I think before you start treatments i.e. airway clearance, consult with a pulmonologist at one of the centers to monitor your cardiac illness and help you with safe pulmonary treatments.
Good luck!

That video is invaluable. I have watched it so many times. I chose not to go on the Big 3. I found the LungMatters group on Facebook, which basically follows what Dr McShane tells you to do. Be patient with yourself because it takes time to learn how to clear your airways and to completely change your lifestyle to fit all this in!

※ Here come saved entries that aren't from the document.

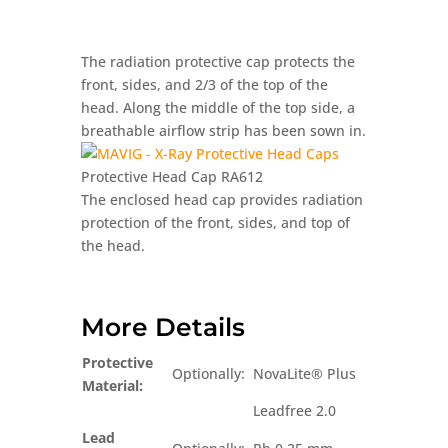
The radiation protective cap protects the
front, sides, and 2/3 of the top of the
head. Along the middle of the top side, a
breathable airflow strip has been sown in.
Protective Head Cap RA612
The enclosed head cap provides radiation
protection of the front, sides, and top of
the head.
More Details
Protective
Optionally:
NovaLite® Plus
Material:
Leadfree 2.0
Lead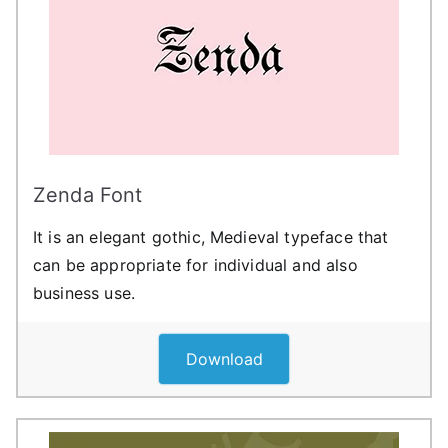
Zenda Font
It is an elegant gothic, Medieval typeface that
can be appropriate for individual and also
business use.
Download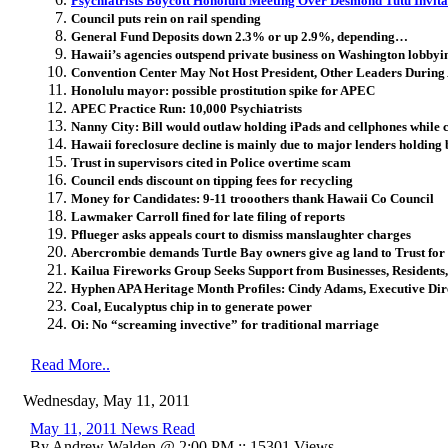
Psychiatrists Boycott Honolulu Meeting Over Desmond Tutu Invita
Council puts rein on rail spending
General Fund Deposits down 2.3% or up 2.9%, depending…
Hawaii’s agencies outspend private business on Washington lobbyi
Convention Center May Not Host President, Other Leaders Durin
Honolulu mayor: possible prostitution spike for APEC
APEC Practice Run: 10,000 Psychiatrists
Nanny City: Bill would outlaw holding iPads and cellphones while cr
Hawaii foreclosure decline is mainly due to major lenders holding b
Trust in supervisors cited in Police overtime scam
Council ends discount on tipping fees for recycling
Money for Candidates: 9-11 trooothers thank Hawaii Co Council
Lawmaker Carroll fined for late filing of reports
Pflueger asks appeals court to dismiss manslaughter charges
Abercrombie demands Turtle Bay owners give ag land to Trust for
Kailua Fireworks Group Seeks Support from Businesses, Residents, 
Hyphen APA Heritage Month Profiles: Cindy Adams, Executive Dire
Coal, Eucalyptus chip in to generate power
Oi: No “screaming invective” for traditional marriage
Read More..
Wednesday, May 11, 2011
May 11, 2011 News Read
By Andrew Walden @ 2:00 PM :: 15301 Views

I was able to clear my MAC and pseudomonas with airway clearance. It took me two years but I didn't have any more lung damage. The hard part is accepting that this is a life sentence so if you do the precautions, you can live a full life, but you'll have less time in the day than "normal' people.

Summary of what I do:
Twice a day:
* Nebulize with levalbutoral .31mg for 10 minutes
*Nebulize with 7% saline for 22 minutes using the vest at the same time.
* Sinus rinse with STERILIZED water.
* Postural drainage. I lay on a slant board or a mat with three pillows under my butt. This took me a long time to figure out. I use the Autogenic Drainage app for 6 minutes, pause then do it again. I lay on my back then a little on my side/back. You have to experiment to find what works for you.

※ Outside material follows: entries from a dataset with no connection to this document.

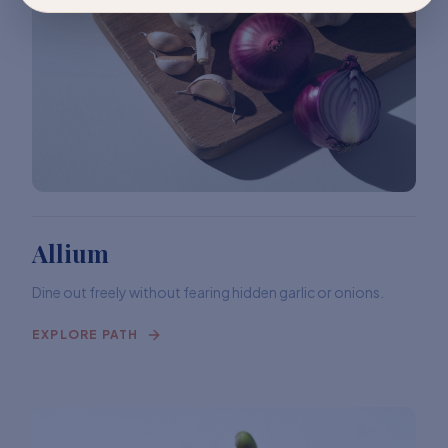
Allium
Dine out freely without fearing hidden garlic or onions.
EXPLORE PATH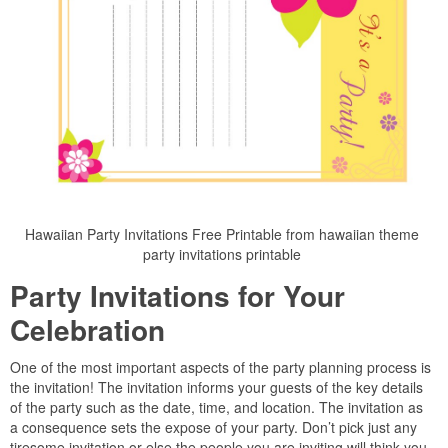
Hawaiian Party Invitations Free Printable from hawaiian theme
party invitations printable
Party Invitations for Your
Celebration
One of the most important aspects of the party planning process is
the invitation! The invitation informs your guests of the key details
of the party such as the date, time, and location. The invitation as
a consequence sets the expose of your party. Don’t pick just any
tiresome invitation or else the people you are inviting will think you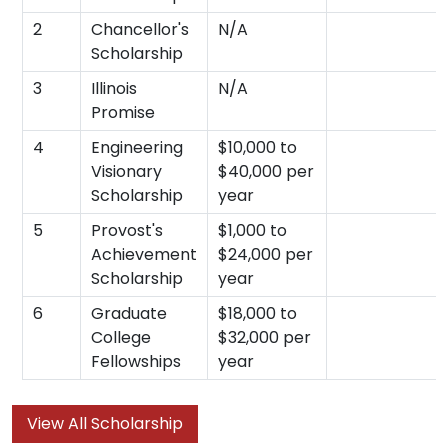
2
Chancellor's
N/A
Scholarship
3
Illinois
N/A
Promise
4
Engineering
$10,000 to
Visionary
$40,000 per
Scholarship
year
5
Provost's
$1,000 to
Achievement
$24,000 per
Scholarship
year
6
Graduate
$18,000 to
College
$32,000 per
Fellowships
year
View All Scholarship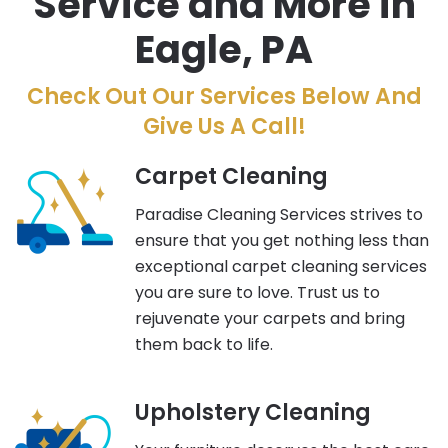
Service and More in
Eagle, PA
Check Out Our Services Below And
Give Us A Call!
Carpet Cleaning
Paradise Cleaning Services strives to
ensure that you get nothing less than
exceptional carpet cleaning services
you are sure to love. Trust us to
rejuvenate your carpets and bring
them back to life.
Upholstery Cleaning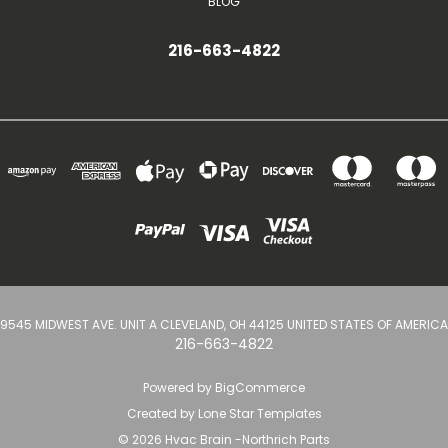
BLOG
216-663-4822
9545 MIDWEST AVE. UNIT A CLEVELAND, OH 44125 UNITED STATES OF AMERICA
216-663-4822
Powered by
BigCommerce
Created by
Lone Star Templates
© 2026 Hvac Brain -Northrich Parts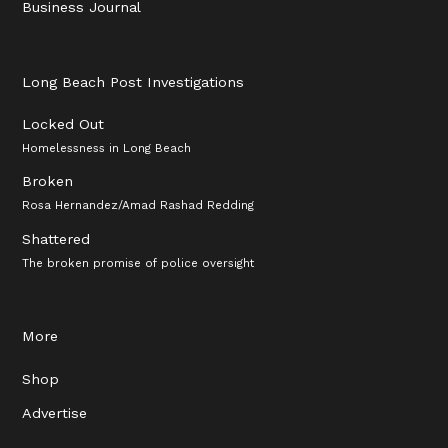
Business Journal
Long Beach Post Investigations
Locked Out
Homelessness in Long Beach
Broken
Rosa Hernandez/Amad Rashad Redding
Shattered
The broken promise of police oversight
More
Shop
Advertise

* All nebulizing equipment is sterilized by agitating in dish soapy water, then rinsed, then boiled for at least 10 minutes in distilled water. I use a baby bottle dryer or air dry the equipment.
* All drinking water is boiled for at least 10 minutes to kill the MAC. I use the Instant Pot for this or a big stainless steel pot on the stove.
* I use a Lifestraw Go cup when I am out and about. It's the only filter that takes out MAC.

* Exercise regularly
* GERD precautions - especially sleeping on an angle.
* Extremely limited alcohol, limited processed food.
* Only cooked food if I am at a restaurant.
* I use baking soda and filtered water to clean my veggies then rinse in sterilized water.

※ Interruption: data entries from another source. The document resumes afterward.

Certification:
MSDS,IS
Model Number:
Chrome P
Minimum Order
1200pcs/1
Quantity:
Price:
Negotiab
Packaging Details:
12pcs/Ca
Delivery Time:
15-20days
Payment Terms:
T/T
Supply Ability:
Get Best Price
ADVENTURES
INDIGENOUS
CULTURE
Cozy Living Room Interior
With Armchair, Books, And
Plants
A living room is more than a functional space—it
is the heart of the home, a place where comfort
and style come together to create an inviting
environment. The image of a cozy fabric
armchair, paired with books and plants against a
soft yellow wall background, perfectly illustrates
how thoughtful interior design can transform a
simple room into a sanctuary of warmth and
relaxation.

It's a lot but you work into it and then just get used to it.

I am on my fourth pulmonologist. They all say they know the disease, but most don't. I found a bronchiectasis specialist two hours away but it's worth it. He's not perfect but he really understands the disease.

You can do this!!

In regard to "everyone has to die sometime", I prefer my mother's philosophy: "where there's life, there's hope". I believe if you get on a daily program of health and movement as recommended, you will feel so much better. For many people, the big 3 (or 4 in some cases with MAC Abscesses) is often not possible due to side effects. I have had bronchiectasis for 15 years and now MAC A and so far, since I started nebulizing twice per day with 7% saline, doing the autogenic drainage exercises at night, meditating for 40 minutes per day in the morning, and trying to walk or swim at least 3 times per week (5 is optimum), I'm doing really well without the antibiotics. I do have appointments at National Jewish ID Clinic in May, so waiting to see what they think. My ID doctor wants to wait and see what NJH says, the meds she would put me on have some horrendous side effects. I really don't understand why your doctors haven't ordered a nebulizer and written prescriptions for at least 3% saline? Doing the saline really cleans out the lungs and it helps keeps the mycobacterium count down. I agree with all about the Dr. McShane video-it has really helped me. The meditation I do is a 40-minute healing meditation by Dr. Joe Dispenza (Empowering From Within). In some ways, it's very similar to Qi Gong which draws energy from space. Good luck! Kathy

Would your primary care doctor prescribe it? I got it with a prescription from Walgreens using Good Rx coupon-60 vials for a little over $10.